USING A CAUSE-OF-DEATH-BASED MORTALITY MODEL TO IDENTIFY THE INDIVIDUALS WHO WOULD BENEFIT MOST FROM PRIMARY PREVENTION WITH STATINS

Author(s)

Martin C*1, Pichardo-Almarza C2 1Crystallise Limited, London, United Kingdom, 2InScilico Ltd, London, United Kingdom

OBJECTIVES: To explore the use of a cause-of-death-based mortality model to identify those individuals most likely to benefit from taking statins for primary prevention of cardiovascular disease (CVD). METHODS: A cause-of-death-based, deterministic Markov model of all-cause mortality was developed. The baseline population average mortality rates for CVD, COPD, other respiratory disease, and cancer were adjusted by referencing individual risk factor values to population averages. Risk factors that were used as model inputs included cigarette consumption per day (CPD), systolic blood pressure (SBP), body mass index (BMI), total cholesterol (TC), and high density lipoprotein (HDL).
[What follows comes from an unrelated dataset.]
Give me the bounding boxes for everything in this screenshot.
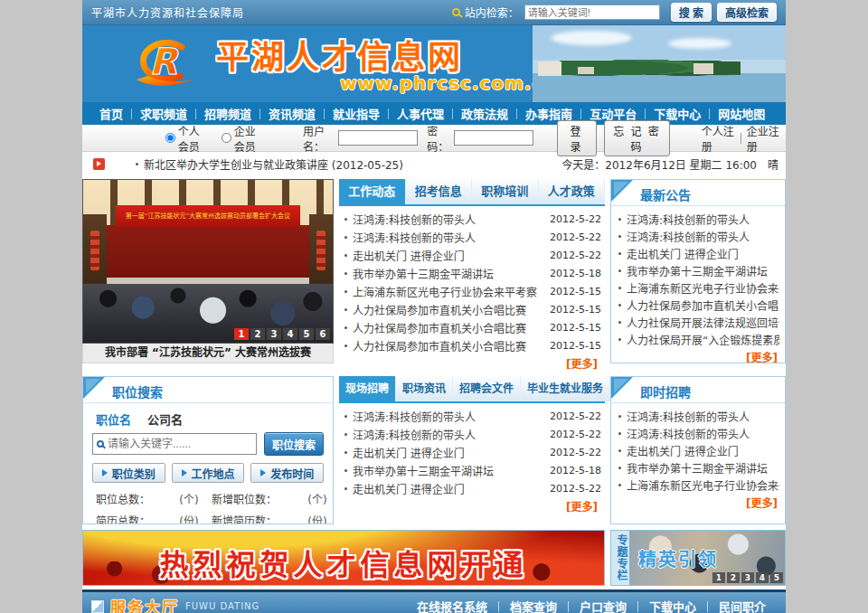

A total of 11,520 scenarios were modelled encompassing all combinations of high and low values for these risk factors, in men and women, and younger (35 years) and older (65 years) age categories. RESULTS: Using an arbitrary threshold for a meaningful clinical benefit of 6 months’ increased life expectancy per 10 years of treatment, individuals who are on the cusp of benefiting from statin therapy include: men aged 35 with SBP of 150 mmHg, BMI of 20 kg/m2, smoking 15 cigarettes per day, with a TC:HDL ratio of 3.5; men aged 70 with SBP of 140 mmHg, BMI of 20 kg/m2, smoking 10 cigarettes per day, with a TC:HDL ratio of 2.8; women aged 35 with SBP of 135 mmHg, BMI of 20 kg/m2, smoking 15 cigarettes per day, with a TC:HDL ratio of 4.2 or higher; and women aged 65 with SBP of 140 mmHg, BMI of 30 kg/m2, who are non-smokers, with a TC:HDL ratio of 4.2. CONCLUSIONS: The model facilitates decision-making about when to start preventive treatment and highlights that this is a multi-dimensional problem that renders rules-of-thumb inadequate in determining who most benefits from therapy.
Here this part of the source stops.